One Nice Thing A Day


Life throws us what seems to be a curve ball, and then we find out that the ball was thrown on purpose to teach us a lesson, maybe just one, and sometimes, many. 

As the last 6 weeks have passed since I broke my wrist and had the subsequent surgery, I've had a LOT of time to think. One thing that became very apparent to me was that even in such a predicament, I was putting others first, and sadly, at my own expense. What ended up happening was those "others" thought nothing of what I was going through, and only of themselves. I was deeply hurt, but then I realized that there was a lesson to be learned.

Somehow, we can get caught up in thinking that if we do nice things for ourselves, we are being selfish. The act of being selfish only comes about when one thinks ONLY of themselves. Being good to ourselves, making time for what we need, and what will bring joy into our lives is not about being selfish, but about nurturing. I think too that it can send a message to others, that we value ourselves. After all, how can we expect others to value us if we don't value our lives, our time, our health? And then too, there are times when doing what's right for us is saying that all too difficult word...no. How is it that the word "no" is one of the first words a child learns to say, and say easily, then over time, becomes one of the hardest words to say?

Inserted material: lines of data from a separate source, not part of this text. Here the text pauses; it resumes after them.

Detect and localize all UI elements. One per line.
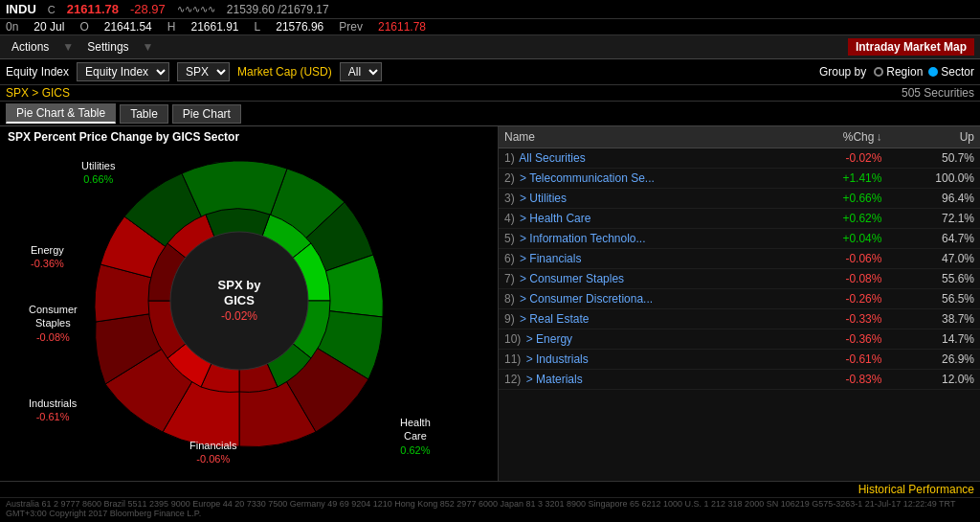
row-name: > Telecommunication Se...	[520, 171, 655, 185]
hist-perf-label[interactable]: Historical Performance	[6, 483, 974, 496]
cell-pct: -0.26%	[794, 289, 887, 309]
ticker-bar: INDU C 21611.78 -28.97 ∿∿∿∿∿ 21539.60 /2…	[0, 0, 980, 19]
cell-name: 2) > Telecommunication Se...	[499, 169, 794, 189]
cell-up: 26.9%	[887, 350, 980, 370]
data-table: Name %Chg Up 1) All Securities -0.02% 50…	[499, 126, 980, 390]
cell-name: 8) > Consumer Discretiona...	[499, 289, 794, 309]
securities-count: 505 Securities	[902, 86, 974, 100]
cell-pct: +1.41%	[794, 169, 887, 189]
cell-name: 4) > Health Care	[499, 209, 794, 229]
table-row[interactable]: 4) > Health Care +0.62% 72.1%	[499, 209, 980, 229]
row-name: > Real Estate	[520, 312, 589, 326]
cell-name: 9) > Real Estate	[499, 309, 794, 329]
cell-name: 6) > Financials	[499, 249, 794, 269]
cell-name: 5) > Information Technolo...	[499, 229, 794, 249]
row-num: 1)	[504, 151, 515, 165]
ticker-range: 21539.60 /21679.17	[227, 3, 329, 16]
table-row[interactable]: 1) All Securities -0.02% 50.7%	[499, 148, 980, 169]
date-prefix: 0n	[6, 20, 18, 34]
table-row[interactable]: 6) > Financials -0.06% 47.0%	[499, 249, 980, 269]
table-row[interactable]: 11) > Industrials -0.61% 26.9%	[499, 350, 980, 370]
table-row[interactable]: 10) > Energy -0.36% 14.7%	[499, 329, 980, 350]
prev-label: Prev	[339, 20, 363, 34]
tab-pie-chart-table[interactable]: Pie Chart & Table	[6, 103, 116, 124]
row-name: > Industrials	[526, 352, 589, 366]
donut-chart-svg: SPX by GICS -0.02%	[29, 149, 469, 456]
region-radio-dot	[874, 67, 883, 77]
c-label: C	[48, 4, 56, 15]
cell-up: 56.5%	[887, 289, 980, 309]
row-name: > Materials	[526, 373, 583, 386]
chart-title: SPX Percent Price Change by GICS Sector	[8, 130, 490, 144]
row-num: 5)	[504, 232, 515, 245]
svg-text:GICS: GICS	[224, 293, 255, 307]
intraday-label: Intraday Market Map	[848, 38, 974, 56]
cell-pct: -0.02%	[794, 148, 887, 169]
cell-name: 10) > Energy	[499, 329, 794, 350]
cell-pct: +0.66%	[794, 189, 887, 209]
row-name: > Energy	[526, 332, 572, 346]
mktcap-select[interactable]: All	[340, 62, 382, 81]
c-value: 21611.78	[67, 2, 119, 16]
cell-name: 7) > Consumer Staples	[499, 269, 794, 289]
row-num: 12)	[504, 373, 521, 386]
table-row[interactable]: 3) > Utilities +0.66% 96.4%	[499, 189, 980, 209]
main-content: SPX Percent Price Change by GICS Sector	[0, 126, 980, 481]
cell-pct: -0.06%	[794, 249, 887, 269]
table-row[interactable]: 8) > Consumer Discretiona... -0.26% 56.5…	[499, 289, 980, 309]
row-num: 11)	[504, 352, 521, 366]
cell-pct: +0.62%	[794, 209, 887, 229]
spx-select[interactable]: SPX	[177, 62, 230, 81]
col-up: Up	[887, 126, 980, 148]
table-row[interactable]: 7) > Consumer Staples -0.08% 55.6%	[499, 269, 980, 289]
table-row[interactable]: 2) > Telecommunication Se... +1.41% 100.…	[499, 169, 980, 189]
cell-name: 12) > Materials	[499, 370, 794, 390]
o-label: O	[79, 20, 88, 34]
wavy-icon: ∿∿∿∿∿	[177, 4, 215, 14]
cell-pct: -0.33%	[794, 309, 887, 329]
chart-container: SPX by GICS -0.02% Utilities 0.66% Energ…	[29, 149, 469, 456]
bottom-bar: Historical Performance	[0, 481, 980, 497]
svg-text:-0.02%: -0.02%	[221, 309, 257, 323]
o-value: 21641.54	[104, 20, 152, 34]
actions-menu[interactable]: Actions	[6, 38, 55, 56]
row-num: 7)	[504, 272, 515, 285]
cell-up: 38.7%	[887, 309, 980, 329]
table-row[interactable]: 12) > Materials -0.83% 12.0%	[499, 370, 980, 390]
sector-radio[interactable]: Sector	[928, 65, 974, 79]
row-name: > Health Care	[520, 212, 590, 225]
cell-up: 72.1%	[887, 209, 980, 229]
l-value: 21576.96	[276, 20, 323, 34]
row-num: 10)	[504, 332, 521, 346]
col-pct[interactable]: %Chg	[794, 126, 887, 148]
tab-table[interactable]: Table	[120, 104, 168, 124]
cell-up: 12.0%	[887, 370, 980, 390]
controls-bar: Equity Index Equity Index SPX Market Cap…	[0, 59, 980, 85]
region-radio[interactable]: Region	[874, 65, 923, 79]
cell-pct: -0.36%	[794, 329, 887, 350]
settings-menu[interactable]: Settings	[81, 38, 134, 56]
equity-index-select[interactable]: Equity Index	[77, 62, 169, 81]
cell-pct: -0.83%	[794, 370, 887, 390]
table-row[interactable]: 9) > Real Estate -0.33% 38.7%	[499, 309, 980, 329]
table-row[interactable]: 5) > Information Technolo... +0.04% 64.7…	[499, 229, 980, 249]
col-name: Name	[499, 126, 794, 148]
menu-bar: Actions ▼ Settings ▼ Intraday Market Map	[0, 35, 980, 59]
sector-radio-dot	[928, 67, 938, 77]
mktcap-label: Market Cap (USD)	[237, 65, 332, 79]
footer-text: Australia 61 2 9777 8600 Brazil 5511 239…	[6, 499, 955, 518]
row-name: > Consumer Discretiona...	[520, 292, 653, 306]
row-num: 8)	[504, 292, 515, 306]
ticker-change: -28.97	[130, 2, 166, 16]
row-name: > Information Technolo...	[520, 232, 646, 245]
svg-text:SPX by: SPX by	[218, 278, 262, 292]
right-panel: Name %Chg Up 1) All Securities -0.02% 50…	[498, 126, 980, 481]
cell-up: 64.7%	[887, 229, 980, 249]
tab-pie-chart[interactable]: Pie Chart	[172, 104, 241, 124]
cell-name: 1) All Securities	[499, 148, 794, 169]
cell-up: 100.0%	[887, 169, 980, 189]
equity-index-label: Equity Index	[6, 65, 69, 79]
breadcrumb-bar: SPX > GICS 505 Securities	[0, 85, 980, 102]
l-label: L	[255, 20, 261, 34]
cell-up: 96.4%	[887, 189, 980, 209]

After the surgery, I was unable to wash my hair, and I knew that if my husband did it, well, it wouldn't be good. He is a precious man, but he is not a hairdresser ;) I had asked him to help me pull my hair up so I could wash my face. OMG!!!, I thought he was going to pull the hair out of my head. For those of you who have, or have had small children who fussed and cried when you tried to brush their hair, well, that was me. I sent him to the store to buy hair clips that I could use to pull my hair back with my left hand. I also decided that I would go and have my hair washed and blown dry. What a gift that was. I only went once a week, but truly, a gift. 

Whatever was used to sterilize my skin before the surgery wrecked havoc on my skin and nails. I couldn't do my nails, so I decided to make an appointment and have them done. What a gift, and how it lifted my spirit.

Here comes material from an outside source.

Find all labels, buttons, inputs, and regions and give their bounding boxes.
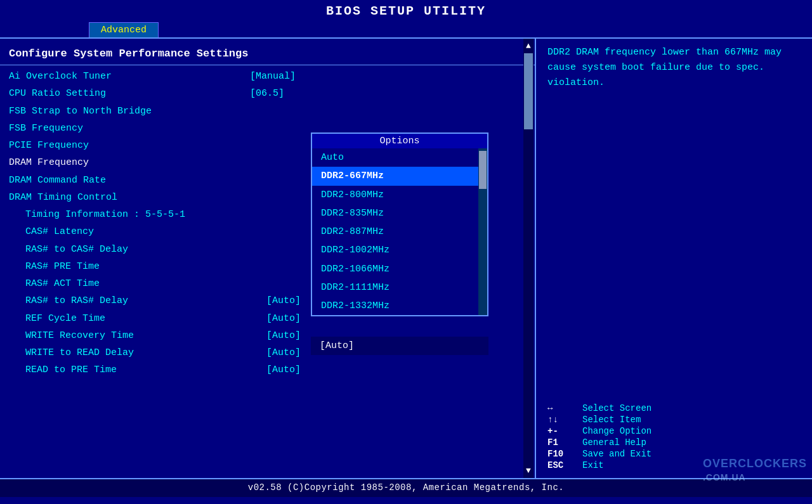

April 1st has always marked, at least for me, a time of new beginnings. This year that is especially true. April 1st will mark 6 weeks since the surgery, and it will be a bit of a graduation day for me. If all goes well, and I think it will, I was told that the surgeon will allow me to stop sleeping with the brace. Then, I should only have 2 more weeks of wearing it during the day. WooHoo!!! 

I've decided that as April 1st rolls around that I will give myself a challenge, do one nice thing a day for myself. As I thought more about my little challenge, I thought that maybe you too might like to join me. Doing something nice for yourself does not need to cost anything, and then, it might be splurging on something like getting a massage, or having a facial. Doing one nice thing a day doesn't need to take a lot of time. It could be something as simple as making a cup of tea and sitting down to read a chapter in a book that you have been longing to read. 
Two things to keep in mind;
It's something that you are being consciously aware of, not the normal things we do each and everyday, like take a shower and getting dressed. 
It is something special, something that will bring a bit of joy into your life.  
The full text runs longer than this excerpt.